**WORK REQUEST**
Once you find the line containing "よくあるのは、キャッシュが溜", set down exactly that line and every one after it through the end of the listing below, with both ends included and any pictures omitted.

**DATA FOR THIS TASK**
┏━━

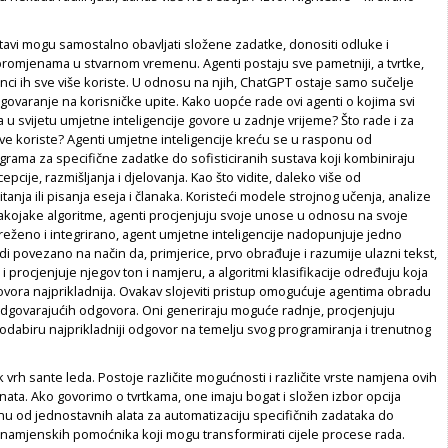
tavi mogu samostalno obavljati složene zadatke, donositi odluke i
promjenama u stvarnom vremenu. Agenti postaju sve pametniji, a tvrtke,
dinci ih sve više koriste. U odnosu na njih, ChatGPT ostaje samo sučelje
govaranje na korisničke upite. Kako uopće rade ovi agenti o kojima svi
a u svijetu umjetne inteligencije govore u zadnje vrijeme? Što rade i za
ve koriste? Agenti umjetne inteligencije kreću se u rasponu od
rama za specifične zadatke do sofisticiranih sustava koji kombiniraju
pcije, razmišljanja i djelovanja. Kao što vidite, daleko više od
tanja ili pisanja eseja i članaka. Koristeći modele strojnog učenja, analize
vakojake algoritme, agenti procjenjuju svoje unose u odnosu na svoje
mreženo i integrirano, agent umjetne inteligencije nadopunjuje jedno
di povezano na način da, primjerice, prvo obrađuje i razumije ulazni tekst,
 i procjenjuje njegov ton i namjeru, a algoritmi klasifikacije određuju koja
ovora najprikladnija. Ovakav slojeviti pristup omogućuje agentima obradu
 odgovarajućih odgovora. Oni generiraju moguće radnje, procjenjuju
odabiru najprikladniji odgovor na temelju svog programiranja i trenutnog
k vrh sante leda. Postoje različite mogućnosti i različite vrste namjena ovih
enata. Ako govorimo o tvrtkama, one imaju bogat i složen izbor opcija
nu od jednostavnih alata za automatizaciju specifičnih zadataka do
šenamjenskih pomoćnika koji mogu transformirati cijele procese rada.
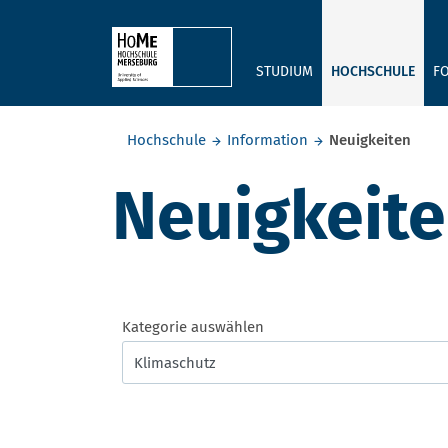
Skip to main content
STUDIUM
HOCHSCHULE
F
Sie befinden sich hier:
Hochschule
Information
Neuigkeiten
Neuigkeit
Kategorie auswählen
Klimaschutz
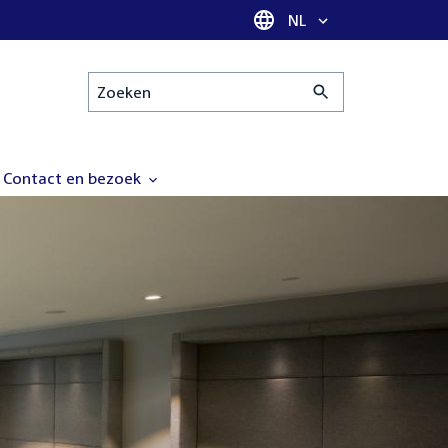
Taal selectie
NL
Zoeken
Contact en bezoek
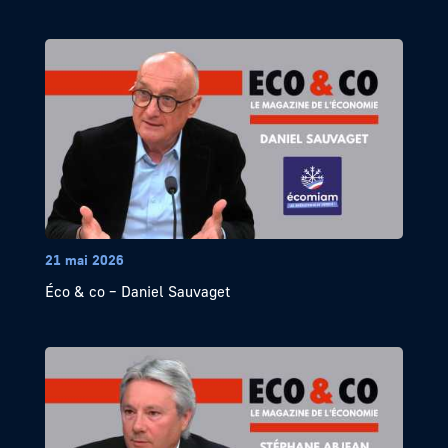
21 mai 2026
Éco & co – Daniel Sauvaget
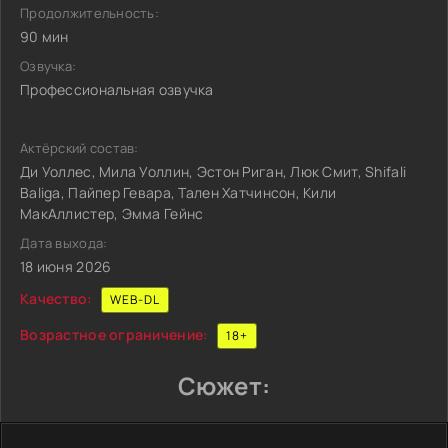
Продолжительность:
90 мин
Озвучка:
Профессиональная озвучка
Актёрский состав:
Ди Уоллес, Мила Уоллин, Эстон Риган, Люк Смит, Shifali
Baliga, Пайпер Гевара, Тален Хатчинсон, Кили
МакАллистер, Эмма Гейнс
Дата выхода:
18 июня 2026
Качество:
WEB-DL
Возрастное ограничение:
18+
Сюжет:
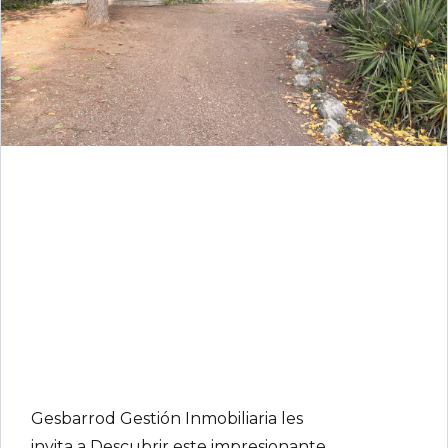
Password
INICIAR SESIÓN
Lost your password?
Gesbarrod Gestión Inmobiliaria les
invita a Descubrir este impresionante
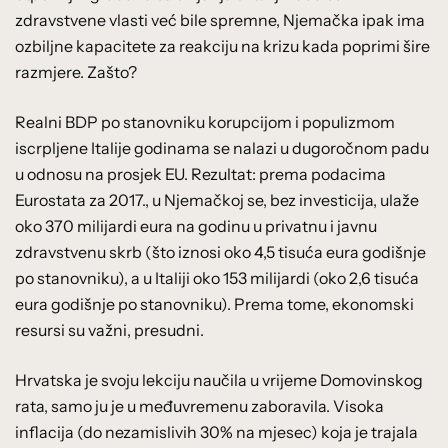
zdravstvene vlasti već bile spremne, Njemačka ipak ima
ozbiljne kapacitete za reakciju na krizu kada poprimi šire
razmjere. Zašto?
Realni BDP po stanovniku korupcijom i populizmom
iscrpljene Italije godinama se nalazi u dugoročnom padu
u odnosu na prosjek EU. Rezultat: prema podacima
Eurostata za 2017., u Njemačkoj se, bez investicija, ulaže
oko 370 milijardi eura na godinu u privatnu i javnu
zdravstvenu skrb (što iznosi oko 4,5 tisuća eura godišnje
po stanovniku), a u Italiji oko 153 milijardi (oko 2,6 tisuća
eura godišnje po stanovniku). Prema tome, ekonomski
resursi su važni, presudni.
Hrvatska je svoju lekciju naučila u vrijeme Domovinskog
rata, samo ju je u međuvremenu zaboravila. Visoka
inflacija (do nezamislivih 30% na mjesec) koja je trajala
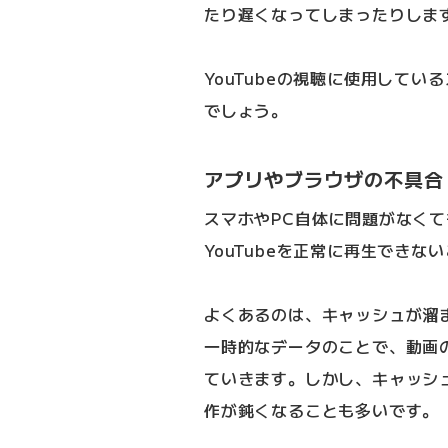
たり遅くなってしまったりしま
YouTubeの視聴に使用して
でしょう。
アプリやブラウザの不具合
スマホやPC自体に問題がなく
YouTubeを正常に再生できな
よくあるのは、キャッシュが溜
一時的なデータのことで、動画
ていきます。しかし、キャッシ
作が鈍くなることも多いです。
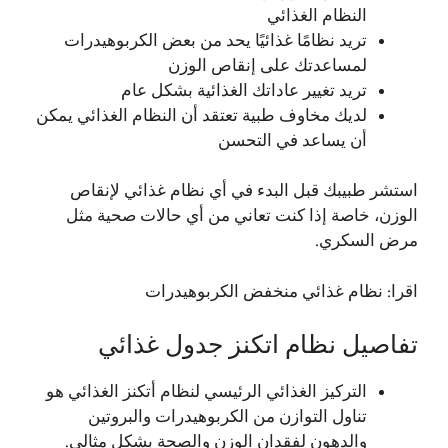
النظام الغذائي
تريد نظامًا غذائيًا يحد من بعض الكربوهيدرات
لمساعدتك على إنقاص الوزن
تريد تغيير عاداتك الغذائية بشكل عام
لديك مخاوف طبية تعتقد أن النظام الغذائي يمكن
أن يساعد في التحسن
استشر طبيبك قبل البدء في أي نظام غذائي لإنقاص
الوزن، خاصة إذا كنت تعاني من أي حالات صحية مثل
مرض السكري.
اقرا:
نظام غذائي منخفض الكربوهيدرات
تفاصيل نظام اتكنز جدول غذائي
التركيز الغذائي الرئيسي لنظام أتكنز الغذائي هو
تناول التوازن من الكربوهيدرات والبروتين
والدهون لفقدان الوزن والصحة بشكل مثالي.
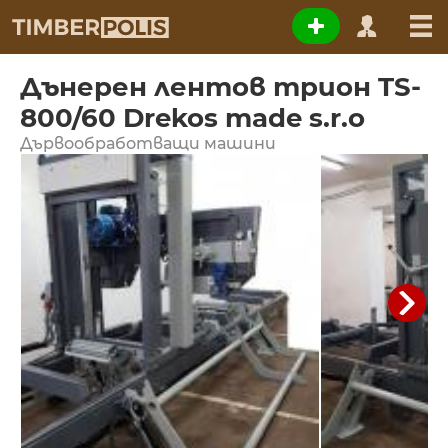
Дънерен лентов трион TS-
800/60 Drekos made s.r.o
Дървообработващи машини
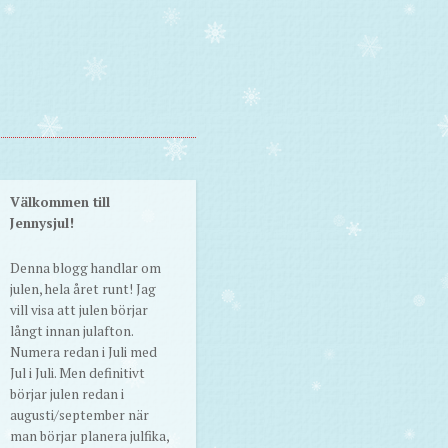
Välkommen till
Jennysjul!
Denna blogg handlar om
julen, hela året runt! Jag
vill visa att julen börjar
långt innan julafton.
Numera redan i Juli med
Jul i Juli. Men definitivt
börjar julen redan i
augusti/september när
man börjar planera julfika,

┗━━

**RESULT FOR THIS EXERCISE**
よくあるのは、キャッシュが溜
一時的なデータのことで、動画
ていきます。しかし、キャッシ
作が鈍くなることも多いです。
النظام الغذائي
تريد نظامًا غذائيًا يحد من بعض الكربوهيدرات
لمساعدتك على إنقاص الوزن
تريد تغيير عاداتك الغذائية بشكل عام
لديك مخاوف طبية تعتقد أن النظام الغذائي يمكن
أن يساعد في التحسن
استشر طبيبك قبل البدء في أي نظام غذائي لإنقاص
الوزن، خاصة إذا كنت تعاني من أي حالات صحية مثل
مرض السكري.
اقرا:
نظام غذائي منخفض الكربوهيدرات
تفاصيل نظام اتكنز جدول غذائي
التركيز الغذائي الرئيسي لنظام أتكنز الغذائي هو
تناول التوازن من الكربوهيدرات والبروتين
والدهون لفقدان الوزن والصحة بشكل مثالي.
Дънерен лентов трион TS-
800/60 Drekos made s.r.o
Дървообработващи машини
Välkommen till
Jennysjul!
Denna blogg handlar om
julen, hela året runt! Jag
vill visa att julen börjar
långt innan julafton.
Numera redan i Juli med
Jul i Juli. Men definitivt
börjar julen redan i
augusti/september när
man börjar planera julfika,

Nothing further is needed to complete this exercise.